Dio benedica l'America sonora

Dio benedica l'America sonora

di Paolo Ghezzi

«God bless America» era l'unico slogan che accomunava i due candidati alla Casa Bianca. D'accordo, Dio benedica l'America. Ma quale America? Già si potrebbe discutere sul fatto che una nazione, seppur grande, assurga a continente intero. Nessun candidato presidenziale brasiliano direbbe «Deus abençoe America», si limiterebbe a far benedire «o nosso Brasil».

Dio, comunque abbia votato martedì, benedica comunque l'America della buona musica. Anche limitandoci agli Stati Uniti e ai titoli «americani», ce ne hanno regalata tanta. Il ruggito di Bruce Springsteen, in «Born in the Usa». Ma ancora meglio Paul Simon, con due gioielli come «American Tune», pastorale americana sulla melodia di un corale dalla Passione secondo Matteo di Bach; e «America», dove sullo sfondo del grande Paese visto dai finestrini del Greyhound, i bus che viaggiano da costa a costa con il levriero disegnato sui fianchi, si può confessare a una compagna di viaggio: «Kathy sono perduto, sono vuoto e sto male e non so perché», tanto lei sta dormendo e per capire che l'America è una cosa e New York un'altra, basta contare le automobili alla barriera del New Jersey Turnpike. «An American in Paris» di Gershwin, naturalmente, a ricordarci che gli americani amano l'Europa, se non altro perché dall'Europa, come la famiglia russa Gershowitz poi Gershwin, a milioni sono venuti, attraverso l'oceano sono venuti.

«America» da West Side Story, dove Giulietta e Romeo diventano Maria e Tony, secondo Leonard Bernstein.E la «Breakfast in America» dei Supertramp. E i figli dei fiori del musical «Hair» che bruciano le cartoline del Vietnam e sognano un «president of the United States of Love». E l'ironia graffiante di Randy Newman in «Political Science»: ci odiano tutti, ci odiano comunque; «l'Europa è troppo vecchia, l'Africa è troppo calda, il Canada è troppo freddo, l'America latina ci ha rubato il nome»; allora sganciamo quella grossa e radiamoli al suolo, trasformando il mondo in un'immensa città americana.

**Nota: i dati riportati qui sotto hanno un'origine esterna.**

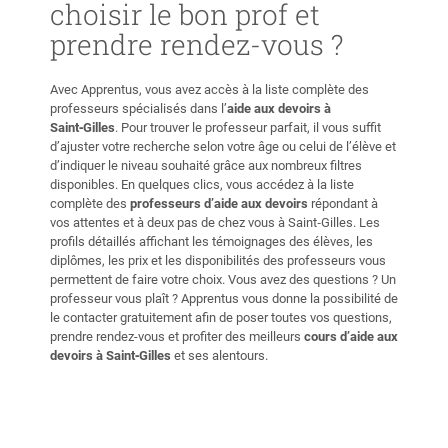
choisir le bon prof et
prendre rendez-vous ?
Avec Apprentus, vous avez accès à la liste complète des
professeurs spécialisés dans l’
aide aux devoirs à
Saint‑Gilles
. Pour trouver le professeur parfait, il vous suffit
d’ajuster votre recherche selon votre âge ou celui de l’élève et
d’indiquer le niveau souhaité grâce aux nombreux filtres
disponibles. En quelques clics, vous accédez à la liste
complète des
professeurs d’aide aux devoirs
répondant à
vos attentes et à deux pas de chez vous à Saint‑Gilles. Les
profils détaillés affichant les témoignages des élèves, les
diplômes, les prix et les disponibilités des professeurs vous
permettent de faire votre choix. Vous avez des questions ? Un
professeur vous plaît ? Apprentus vous donne la possibilité de
le contacter gratuitement afin de poser toutes vos questions,
prendre rendez-vous et profiter des meilleurs
cours d’aide aux
devoirs à Saint‑Gilles
et ses alentours.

E poi gli «americani» di casa nostra: la Nannini che grida l'America, il Guccini che la trasfigura (A come adolescenza, A come anarchia, A come America) «tra la Via Emilia e il West» e poi intona l'epopea di Amerigo («L'America era allora, per me i G.I. di Roosevelt, la quinta armata, l'America era Atlantide, l'America era il cuore, era il destino, l'America era Life, sorrisi e denti bianchi su patinata, l'America era il mondo sognante e misterioso di Paperino»).
E il De Gregori che scopre la differenza tra bufalo e locomotiva e comunque, «tra la vita e la morte», avrebbe scelto l'America.

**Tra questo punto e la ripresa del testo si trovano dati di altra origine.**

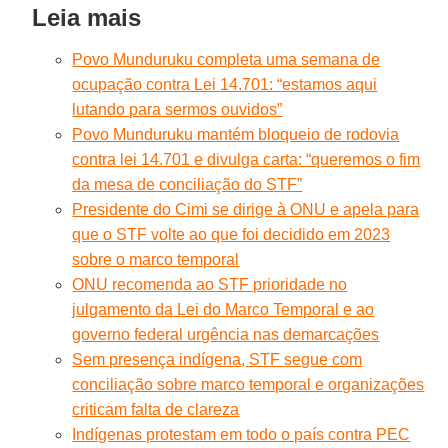
Leia mais
Povo Munduruku completa uma semana de
ocupação contra Lei 14.701: “estamos aqui
lutando para sermos ouvidos”
Povo Munduruku mantém bloqueio de rodovia
contra lei 14.701 e divulga carta: “queremos o fim
da mesa de conciliação do STF”
Presidente do Cimi se dirige à ONU e apela para
que o STF volte ao que foi decidido em 2023
sobre o marco temporal
ONU recomenda ao STF prioridade no
julgamento da Lei do Marco Temporal e ao
governo federal urgência nas demarcações
Sem presença indígena, STF segue com
conciliação sobre marco temporal e organizações
criticam falta de clareza
Indígenas protestam em todo o país contra PEC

Ma la canzone più americana di tutte resta quell'infinita ballata di 8 minuti e mezzo (interminabile per i canoni pop, abituati ai 3 minuti tutto compreso) in cui Don McLean dice goodbye alla sua «American Pie» (la torta di mele americana - quella bassa, alla Nonna Papera - ma anche la miss americana, la reginetta dei balli scolastici) di Don McLean, che vendette 3 milioni di dischi nel 1972 (presidente era Richard Nixon): ritratto di una generazione pre-sessantottina tra Chevrolet, ragazze e whisky con un incongruo epilogo para-mistico. Questo: «le tre persone che ammiravo di più, il padre il figlio e lo spirito santo, hanno preso l'ultimo treno per la costa, il giorno che la musica è morta». Era il 3 febbraio 1959 e in un incidente aereo nello Iowa restarono uccisi Buddy Holly, Ritchie Valens e Big Bopper Richardson, una trinità del rock'n'roll che stava scuotendo e rollando l'America.

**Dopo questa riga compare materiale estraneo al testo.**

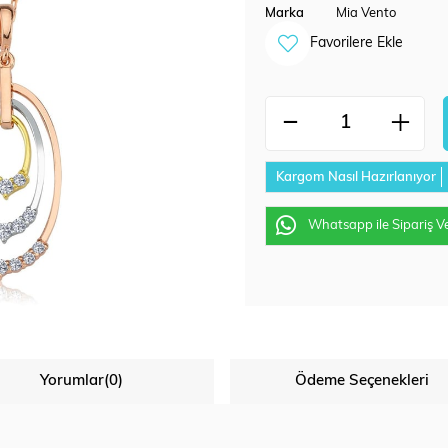
Marka
Mia Vento
Favorilere Ekle
Kargom Nasıl Hazırlanıyor
Whatsapp ile Sipariş V
Yorumlar
(0)
Ödeme Seçenekleri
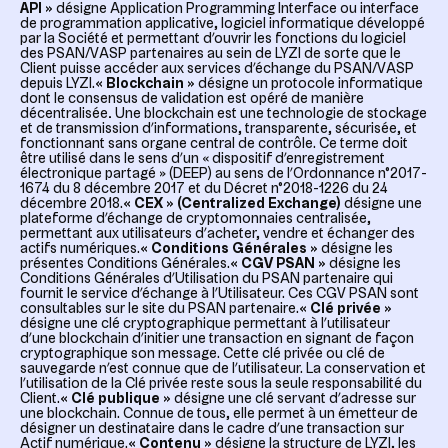
API »
désigne
Application Programming Interface
ou interface
de programmation applicative, logiciel informatique développé
par la Société et permettant d’ouvrir les fonctions du logiciel
des PSAN/VASP partenaires au sein de LYZI de sorte que le
Client puisse accéder aux services d’échange du PSAN/VASP
depuis LYZI.
« Blockchain »
désigne un protocole informatique
dont le consensus de validation est opéré de manière
décentralisée
.
Une blockchain est une technologie de stockage
et de transmission d’informations, transparente, sécurisée, et
fonctionnant sans organe central de contrôle. Ce terme doit
être utilisé dans le sens d’un « dispositif d’enregistrement
électronique partagé » (DEEP) au sens de l’Ordonnance n°2017-
1674 du 8 décembre 2017 et du Décret n°2018-1226 du 24
décembre 2018.
« CEX » (Centralized Exchange)
désigne une
plateforme d’échange de cryptomonnaies centralisée,
permettant aux utilisateurs d’acheter, vendre et échanger des
actifs numériques.
« Conditions Générales »
désigne les
présentes Conditions Générales.
« CGV PSAN »
désigne les
Conditions Générales d’Utilisation du PSAN partenaire qui
fournit le service d’échange à l’Utilisateur. Ces CGV PSAN sont
consultables sur le site du PSAN partenaire.
« Clé privée »
désigne une clé cryptographique permettant à l’utilisateur
d’une blockchain d’initier une transaction en signant de façon
cryptographique son message. Cette clé privée ou clé de
sauvegarde n’est connue que de l’utilisateur. La conservation et
l’utilisation de la Clé privée reste sous la seule responsabilité du
Client.
« Clé publique »
désigne une clé servant d’adresse sur
une blockchain. Connue de tous, elle permet à un émetteur de
désigner un destinataire dans le cadre d’une transaction sur
Actif numérique.
« Contenu »
désigne la structure de LYZI, les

E non c'è posto come gli Usa che sappia creare miti e riti globali, dai santi come dai malfattori, dai miliardari come dagli hobo vagabondi, dai pistoleri come dagli sceriffi, dalle torte di mele come dall'acido lisergico. I miti li crea, li filma, li canta, li esporta. Spedendoli direttamente «somewhere over the rainbow», da qualche parte sopra l'arcobaleno. Democratici e repubblicani e non allineati, tutti i colori dell'America oltre le nuvole. Bussando, come canta il Nobel Dylan, alle porte del cielo. Bussando a ritmo di blues, di jazz, di rock, di soul: tutta roba buona, roba americana.